- Origin: Portland, Oregon, USA
- Genres: Indie rock Alternative rock
- Years active: 2001–present
- Labels: Startime International, TLA, Flameshovel
- Members: Darrell Bourque Jake Morris Ben Whitesides Dan Wilson
- Past members: Murphy Kasiewicz

= The Joggers =

American rock band

The Joggers, formerly known as Stateside, are a four-piece band from Portland, Oregon. They play complex songs with elements of math rock which retain a pop sensibility. The guitar style of (lead singer and songwriter) Ben Whitesides and the second guitarist rejects a traditional rhythm & lead style for more scale exploration and includes elements of call and response. Murphy Kasiewicz played second guitar on Solid Guild, but left the band before the recording of With A Cape And A Cane and was replaced by Dan Wilson (from Alaska) after that album, touring the US in support of it. Jake Morris has also played drums on tour with French Kicks and played drums for The Shaky Hands from December 2008 to March 2010. All members sing parts at various times, with unique and sometimes antique harmonies, and sometimes play various instruments. Ben Whitesides is the son of George M. Whitesides, one of the most decorated chemists in the world.

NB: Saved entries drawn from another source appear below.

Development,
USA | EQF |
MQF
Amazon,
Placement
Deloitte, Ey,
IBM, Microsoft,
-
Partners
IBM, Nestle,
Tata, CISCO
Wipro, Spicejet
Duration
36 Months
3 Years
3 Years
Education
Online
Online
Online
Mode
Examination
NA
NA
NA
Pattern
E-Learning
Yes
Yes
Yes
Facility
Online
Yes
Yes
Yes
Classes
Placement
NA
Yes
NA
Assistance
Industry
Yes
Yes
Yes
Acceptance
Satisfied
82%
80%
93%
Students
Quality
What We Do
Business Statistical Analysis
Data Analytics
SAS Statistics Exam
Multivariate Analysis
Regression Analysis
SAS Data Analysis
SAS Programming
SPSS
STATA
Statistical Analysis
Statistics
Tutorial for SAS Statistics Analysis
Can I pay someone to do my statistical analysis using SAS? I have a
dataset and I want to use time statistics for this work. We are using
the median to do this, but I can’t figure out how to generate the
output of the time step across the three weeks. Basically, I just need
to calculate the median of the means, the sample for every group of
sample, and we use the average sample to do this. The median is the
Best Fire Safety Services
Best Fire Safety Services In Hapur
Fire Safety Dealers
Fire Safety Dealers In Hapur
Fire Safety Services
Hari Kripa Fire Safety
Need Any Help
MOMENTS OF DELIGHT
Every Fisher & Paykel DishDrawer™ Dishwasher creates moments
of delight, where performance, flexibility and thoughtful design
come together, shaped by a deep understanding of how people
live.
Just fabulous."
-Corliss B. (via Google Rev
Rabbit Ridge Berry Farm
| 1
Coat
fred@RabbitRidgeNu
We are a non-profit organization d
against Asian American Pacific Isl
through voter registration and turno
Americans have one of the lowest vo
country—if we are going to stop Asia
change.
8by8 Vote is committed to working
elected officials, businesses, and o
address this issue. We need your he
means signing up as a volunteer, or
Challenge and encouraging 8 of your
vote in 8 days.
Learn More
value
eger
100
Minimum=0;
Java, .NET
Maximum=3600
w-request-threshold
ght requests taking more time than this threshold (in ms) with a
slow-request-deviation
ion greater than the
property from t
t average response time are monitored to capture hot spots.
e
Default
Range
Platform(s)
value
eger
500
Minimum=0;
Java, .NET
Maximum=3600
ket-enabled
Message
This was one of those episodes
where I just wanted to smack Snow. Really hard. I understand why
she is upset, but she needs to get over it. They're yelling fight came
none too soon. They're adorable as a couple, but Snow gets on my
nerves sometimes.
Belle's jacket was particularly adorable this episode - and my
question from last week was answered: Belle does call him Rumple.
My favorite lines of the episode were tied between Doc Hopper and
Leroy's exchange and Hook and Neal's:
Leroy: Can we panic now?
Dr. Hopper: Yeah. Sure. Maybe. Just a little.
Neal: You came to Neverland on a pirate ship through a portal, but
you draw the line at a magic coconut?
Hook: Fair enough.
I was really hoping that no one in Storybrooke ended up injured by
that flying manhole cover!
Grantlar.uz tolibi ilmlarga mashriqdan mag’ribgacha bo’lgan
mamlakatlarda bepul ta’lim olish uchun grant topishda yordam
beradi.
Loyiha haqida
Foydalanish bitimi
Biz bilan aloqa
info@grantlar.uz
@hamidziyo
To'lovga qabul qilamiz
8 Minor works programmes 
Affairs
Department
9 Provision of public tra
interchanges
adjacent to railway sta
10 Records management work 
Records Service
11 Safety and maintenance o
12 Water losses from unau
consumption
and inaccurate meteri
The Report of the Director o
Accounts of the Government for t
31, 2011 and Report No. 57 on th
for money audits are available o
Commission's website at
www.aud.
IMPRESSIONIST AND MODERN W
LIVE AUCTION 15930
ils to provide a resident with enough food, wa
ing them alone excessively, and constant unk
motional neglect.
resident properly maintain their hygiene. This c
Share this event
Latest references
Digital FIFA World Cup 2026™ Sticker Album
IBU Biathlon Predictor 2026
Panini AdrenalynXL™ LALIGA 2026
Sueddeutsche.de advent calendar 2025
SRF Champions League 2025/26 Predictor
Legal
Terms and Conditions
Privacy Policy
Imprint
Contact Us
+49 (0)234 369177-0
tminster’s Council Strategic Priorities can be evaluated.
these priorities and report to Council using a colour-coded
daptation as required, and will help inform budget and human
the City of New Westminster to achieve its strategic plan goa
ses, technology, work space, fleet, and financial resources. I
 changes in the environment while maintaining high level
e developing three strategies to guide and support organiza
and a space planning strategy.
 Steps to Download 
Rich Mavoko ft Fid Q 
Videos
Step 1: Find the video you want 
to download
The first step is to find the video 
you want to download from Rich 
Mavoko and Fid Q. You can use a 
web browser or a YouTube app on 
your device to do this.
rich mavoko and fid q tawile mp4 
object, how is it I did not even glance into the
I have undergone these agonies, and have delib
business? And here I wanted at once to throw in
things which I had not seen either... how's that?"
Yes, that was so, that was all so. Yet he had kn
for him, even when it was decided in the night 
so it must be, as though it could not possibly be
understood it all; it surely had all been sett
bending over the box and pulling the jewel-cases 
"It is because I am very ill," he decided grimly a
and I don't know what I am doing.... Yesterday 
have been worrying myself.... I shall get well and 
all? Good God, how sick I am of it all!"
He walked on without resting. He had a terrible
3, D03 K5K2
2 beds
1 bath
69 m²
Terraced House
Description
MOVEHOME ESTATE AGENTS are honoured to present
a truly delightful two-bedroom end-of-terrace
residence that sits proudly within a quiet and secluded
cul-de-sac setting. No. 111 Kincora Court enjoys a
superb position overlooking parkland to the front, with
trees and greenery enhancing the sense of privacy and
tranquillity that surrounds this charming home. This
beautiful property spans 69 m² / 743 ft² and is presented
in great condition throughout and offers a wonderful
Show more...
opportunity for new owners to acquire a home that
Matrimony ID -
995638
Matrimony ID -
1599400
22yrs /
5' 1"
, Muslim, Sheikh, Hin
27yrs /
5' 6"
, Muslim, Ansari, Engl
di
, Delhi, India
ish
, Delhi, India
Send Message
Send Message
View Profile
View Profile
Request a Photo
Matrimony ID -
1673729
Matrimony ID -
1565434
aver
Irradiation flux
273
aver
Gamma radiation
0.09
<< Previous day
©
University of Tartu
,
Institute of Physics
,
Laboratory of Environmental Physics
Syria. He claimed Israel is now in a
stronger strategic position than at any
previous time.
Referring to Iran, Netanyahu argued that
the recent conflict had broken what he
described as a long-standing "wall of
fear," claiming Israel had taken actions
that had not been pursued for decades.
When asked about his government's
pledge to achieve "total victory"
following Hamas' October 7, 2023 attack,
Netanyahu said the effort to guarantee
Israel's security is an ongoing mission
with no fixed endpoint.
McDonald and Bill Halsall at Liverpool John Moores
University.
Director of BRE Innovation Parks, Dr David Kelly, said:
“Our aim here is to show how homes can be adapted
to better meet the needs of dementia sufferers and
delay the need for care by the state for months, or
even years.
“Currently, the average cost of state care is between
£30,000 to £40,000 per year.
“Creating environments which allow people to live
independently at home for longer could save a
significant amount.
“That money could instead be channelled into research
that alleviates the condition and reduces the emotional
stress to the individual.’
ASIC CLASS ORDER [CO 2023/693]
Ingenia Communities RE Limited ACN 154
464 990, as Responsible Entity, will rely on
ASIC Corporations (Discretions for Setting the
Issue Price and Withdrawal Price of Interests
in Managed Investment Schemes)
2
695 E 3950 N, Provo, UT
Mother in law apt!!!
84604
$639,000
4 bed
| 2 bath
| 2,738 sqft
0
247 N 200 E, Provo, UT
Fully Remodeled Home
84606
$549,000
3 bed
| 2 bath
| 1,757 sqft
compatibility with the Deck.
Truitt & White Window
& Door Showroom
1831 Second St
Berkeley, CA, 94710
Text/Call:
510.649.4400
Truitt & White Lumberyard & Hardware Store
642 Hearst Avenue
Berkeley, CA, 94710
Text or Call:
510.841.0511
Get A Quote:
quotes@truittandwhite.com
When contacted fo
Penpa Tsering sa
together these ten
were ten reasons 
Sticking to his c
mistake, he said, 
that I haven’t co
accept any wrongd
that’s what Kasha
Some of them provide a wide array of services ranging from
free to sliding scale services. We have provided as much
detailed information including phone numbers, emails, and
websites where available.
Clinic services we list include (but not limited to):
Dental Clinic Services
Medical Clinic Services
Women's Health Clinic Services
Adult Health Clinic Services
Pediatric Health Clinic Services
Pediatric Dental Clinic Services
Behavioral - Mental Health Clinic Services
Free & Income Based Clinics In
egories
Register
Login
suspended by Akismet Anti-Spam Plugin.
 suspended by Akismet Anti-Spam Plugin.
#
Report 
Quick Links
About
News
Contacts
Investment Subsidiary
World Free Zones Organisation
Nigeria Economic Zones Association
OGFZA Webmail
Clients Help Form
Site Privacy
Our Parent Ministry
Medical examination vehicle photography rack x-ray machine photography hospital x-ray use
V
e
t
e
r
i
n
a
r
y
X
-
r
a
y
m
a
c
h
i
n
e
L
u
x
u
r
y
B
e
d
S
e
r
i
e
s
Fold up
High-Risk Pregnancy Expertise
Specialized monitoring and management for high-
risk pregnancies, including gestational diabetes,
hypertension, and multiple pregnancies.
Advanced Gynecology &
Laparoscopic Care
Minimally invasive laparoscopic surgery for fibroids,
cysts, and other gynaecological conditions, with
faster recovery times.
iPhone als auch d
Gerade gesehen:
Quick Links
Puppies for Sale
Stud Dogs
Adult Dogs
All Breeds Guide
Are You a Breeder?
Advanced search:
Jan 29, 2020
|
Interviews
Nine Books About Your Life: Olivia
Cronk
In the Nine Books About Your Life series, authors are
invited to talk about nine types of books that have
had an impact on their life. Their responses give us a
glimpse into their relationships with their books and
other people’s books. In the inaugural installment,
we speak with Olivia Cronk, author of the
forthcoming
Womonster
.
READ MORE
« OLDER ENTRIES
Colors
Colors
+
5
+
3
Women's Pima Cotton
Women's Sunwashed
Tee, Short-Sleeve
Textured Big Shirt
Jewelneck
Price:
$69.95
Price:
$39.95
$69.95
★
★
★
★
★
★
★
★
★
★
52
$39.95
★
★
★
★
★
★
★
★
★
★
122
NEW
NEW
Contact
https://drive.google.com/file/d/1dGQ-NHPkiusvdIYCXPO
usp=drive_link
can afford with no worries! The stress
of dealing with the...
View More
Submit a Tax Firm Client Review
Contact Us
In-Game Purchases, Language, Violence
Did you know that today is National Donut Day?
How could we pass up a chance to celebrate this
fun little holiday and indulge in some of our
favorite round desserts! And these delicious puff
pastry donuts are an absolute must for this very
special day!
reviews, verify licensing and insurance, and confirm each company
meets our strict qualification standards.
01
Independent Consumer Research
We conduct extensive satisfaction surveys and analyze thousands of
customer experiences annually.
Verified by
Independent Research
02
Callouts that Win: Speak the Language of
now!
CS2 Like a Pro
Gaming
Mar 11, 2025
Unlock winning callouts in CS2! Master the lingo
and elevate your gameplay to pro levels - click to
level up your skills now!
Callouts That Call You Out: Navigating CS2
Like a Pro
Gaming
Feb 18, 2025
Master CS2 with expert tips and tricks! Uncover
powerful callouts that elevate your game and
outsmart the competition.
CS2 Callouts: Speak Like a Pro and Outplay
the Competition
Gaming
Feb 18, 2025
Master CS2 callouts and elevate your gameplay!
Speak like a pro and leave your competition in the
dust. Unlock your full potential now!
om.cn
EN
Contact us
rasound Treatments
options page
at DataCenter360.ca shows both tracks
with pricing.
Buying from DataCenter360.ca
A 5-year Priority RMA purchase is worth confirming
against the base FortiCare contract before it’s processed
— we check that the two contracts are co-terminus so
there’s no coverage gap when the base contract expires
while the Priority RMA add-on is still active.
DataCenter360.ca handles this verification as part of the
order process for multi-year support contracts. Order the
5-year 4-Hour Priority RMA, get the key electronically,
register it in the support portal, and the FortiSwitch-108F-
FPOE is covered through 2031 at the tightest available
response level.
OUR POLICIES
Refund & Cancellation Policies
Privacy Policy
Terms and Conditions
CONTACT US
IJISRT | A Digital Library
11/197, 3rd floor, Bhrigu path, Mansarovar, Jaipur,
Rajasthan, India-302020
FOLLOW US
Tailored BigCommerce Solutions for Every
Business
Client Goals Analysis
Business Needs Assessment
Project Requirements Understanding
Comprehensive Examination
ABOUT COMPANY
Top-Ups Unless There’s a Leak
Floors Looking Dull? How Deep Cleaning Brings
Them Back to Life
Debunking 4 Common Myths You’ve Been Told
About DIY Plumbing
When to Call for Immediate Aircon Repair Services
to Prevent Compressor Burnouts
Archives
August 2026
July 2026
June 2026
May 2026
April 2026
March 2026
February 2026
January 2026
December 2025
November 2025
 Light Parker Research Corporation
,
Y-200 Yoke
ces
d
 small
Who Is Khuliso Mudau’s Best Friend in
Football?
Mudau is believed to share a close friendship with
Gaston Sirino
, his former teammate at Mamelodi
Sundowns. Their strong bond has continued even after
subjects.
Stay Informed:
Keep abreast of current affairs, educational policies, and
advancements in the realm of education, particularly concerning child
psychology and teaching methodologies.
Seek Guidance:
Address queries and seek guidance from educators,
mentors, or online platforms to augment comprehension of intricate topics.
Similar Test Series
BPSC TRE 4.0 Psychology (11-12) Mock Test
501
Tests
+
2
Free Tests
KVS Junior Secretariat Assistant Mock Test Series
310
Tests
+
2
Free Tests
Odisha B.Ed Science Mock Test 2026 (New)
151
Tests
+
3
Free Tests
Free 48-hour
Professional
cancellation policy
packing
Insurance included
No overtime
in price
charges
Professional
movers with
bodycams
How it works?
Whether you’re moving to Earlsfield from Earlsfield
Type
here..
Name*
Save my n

The original members are mostly former New Englanders, and after meeting in Portland formed a band in 2000 under the name Stateside and released one self-titled EP. After a name-conflict with another Stateside they changed their name. In 2002 they released the eight-song self-titled EP The Joggers (also called "The Birds" because of its cover) on TLA Records. From that EP, the song "Devil Wears Earplugs" appeared on Supercuts, the compilation from Startime International, who signed the band. Three other songs from the Joggers debut EP appeared on their proper debut album, 2003's critically acclaimed Solid Guild. 2005 saw the release of "With a Cape and a Cane", which brought even more critical if not commercial success.

Ben and Darrell also make up the Cajun Gems, who have one self-released album with a more folkier sound than the Joggers. Dan has been recently playing with the Cajun Gems as well.